In some cases, the only treatment for heart valve disease may be careful medical supervision. However, other treatment options may include medication, surgery to repair the valve, or surgery to replace the valve. Specific treatment will be determined by your doctor based on:
The location of the valve
Treatment varies, depending on the type of heart valve disease, and may include one, or a combination of, the following:
Medication. Medications are not a cure for heart valve disease, but in many cases are successful in the treatment of symptoms caused by heart valve disease. These medications may include:
Medications such as beta-blockers, digoxin, and calcium channel blockers to reduce symptoms of heart valve disease by controlling the heart rate and helping to prevent abnormal heart rhythms.
Medications to control blood pressure, such as diuretics (medications that remove excess water from the body by increasing urine output) or vasodilators (medications that relax the blood vessels, decreasing the force against which the heart must pump) to ease the work of the heart.
Surgery. Surgery may be necessary to repair or replace the malfunctioning valve(s). Surgery may include:
Heart valve repair. In some cases, surgery on the malfunctioning valve can help alleviate symptoms. Examples of heart valve repair surgery include remodeling abnormal valve tissue so that the valve functions properly, or inserting prosthetic rings to help narrow a dilated valve. In many cases, heart valve repair is preferable, because a person's own tissues are used.
Heart valve replacement. When heart valves are severely malformed or destroyed, they may need to be replaced with an entirely new replacement valve. Replacement valve mechanisms fall into two categories: tissue (biologic) valves, which include animal valves and donated human aortic valves, and mechanical valves, which can consist of metal, plastic, or another artificial material.
Another treatment option that is less invasive than valve repair or replacement surgery is balloon valvuloplasty, a nonsurgical procedure in which a special catheter (hollow tube) is threaded into a blood vessel in the groin and guided into the heart.
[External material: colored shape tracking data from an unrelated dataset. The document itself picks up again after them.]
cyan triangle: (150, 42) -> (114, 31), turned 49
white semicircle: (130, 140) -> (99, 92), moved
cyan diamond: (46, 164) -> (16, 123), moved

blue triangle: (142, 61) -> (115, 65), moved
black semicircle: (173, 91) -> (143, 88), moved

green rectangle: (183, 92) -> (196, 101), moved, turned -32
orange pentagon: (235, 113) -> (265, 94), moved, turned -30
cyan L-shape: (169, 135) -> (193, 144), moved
The catheter, which contains a deflated balloon, is inserted into the narrowed heart valve. Once in place, the balloon is inflated to stretch the valve open, and then removed. This procedure is sometimes used to treat pulmonary stenosis and, in some cases, aortic stenosis. There are also some special cases where a new valve can be inserted through the groin into the heart and opened up with a balloon like a stent. This is called total aortic valve replacement.
A condition where one or more of the heart's valves do not work properly due to disease or structural defect.